Reading and Writing Text Files

7 min read

Real test work involves files: a list of test cases on disk, a fixture pulled from a CSV, a run summary written for the next CI step, a log line appended after every test. Python's file API is short — open, read, write, close — wrapped in a with statement that handles cleanup for you. This lesson covers reading whole files and one line at a time, the four modes you'll actually use (r, w, a, r+), the modern pathlib approach to file paths, and why with open(...) is the only pattern you should ever use to open a file.

The with open() pattern

with open("test_log.txt", "r") as f:
    content = f.read()
print(content)

Read each piece:

  • open("test_log.txt", "r") — opens the file, returns a file object. "r" is read mode (the default).
  • with ... as f: — Python's context manager. The block runs with f bound to the file object. When the block ends — either normally or because an exception was raised — Python automatically closes the file.
  • f.read() — returns the entire file contents as a single string.
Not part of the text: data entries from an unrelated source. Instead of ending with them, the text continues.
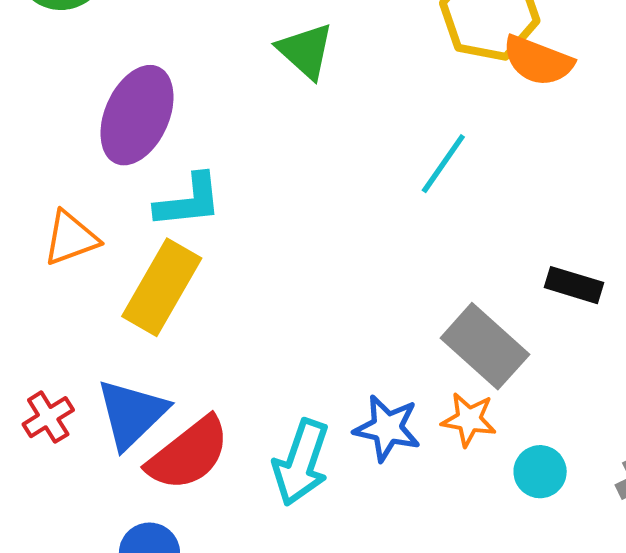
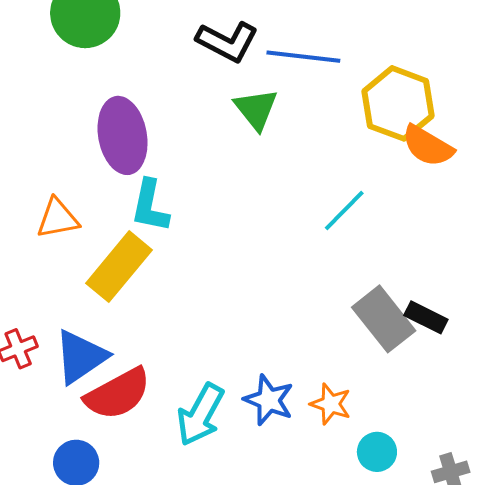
purple ellipse: (137, 115) -> (123, 135), turned -44
cyan L-shape: (189, 201) -> (150, 206), turned 98
gray rectangle: (485, 346) -> (384, 319), moved

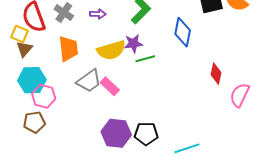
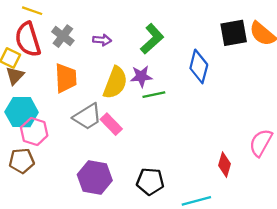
yellow semicircle: (111, 50) -> (115, 83), turned -56
red diamond: (216, 74) -> (224, 165), moved
purple hexagon: (116, 133) -> (95, 178), moved

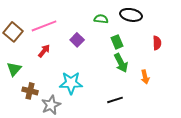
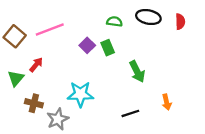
green rectangle: (117, 42) -> (108, 48), moved
red semicircle: (157, 43) -> (180, 22), moved
red arrow: (44, 51) -> (36, 65), moved
orange arrow: (145, 77) -> (167, 102), moved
Compare to Java's try-with-resources (try (BufferedReader r = new BufferedReader(...)) { ... }) — same concept, far less ceremony. The with block is the idiomatic way to open a file in Python. Skip it and you risk leaked file handles in error paths.

File modes

The second argument to open() chooses the mode:

ModeMeaning
"r"Read (default). Errors if the file doesn't exist.
"w"Write. Truncates the file (replaces contents) — be careful. Creates if absent.
"a"Append. Writes go to the end. Existing content preserved.
"r+"Read + write. Cursor starts at byte 0; existing content stays.
"x"Exclusive create. Errors if the file already exists.

Add "b" (e.g. "rb") for binary mode — needed for images, PDFs, anything non-text. Default is text mode, which decodes as UTF-8 on most systems.

Reading line by line

For anything large, reading the whole file with f.read() can blow up memory. The idiomatic alternative is to iterate the file object directly — Python yields one line per loop:

with open("test_cases.txt", "r") as f:
    for line in f:
        print(line.strip())

line.strip() removes the trailing "\n" (and any leading or trailing whitespace). Without it, every print would add its own newline on top of the line's newline, doubling the spacing.

If you do want every line at once, f.readlines() returns a list:

with open("test_cases.txt", "r") as f:
    lines = f.readlines()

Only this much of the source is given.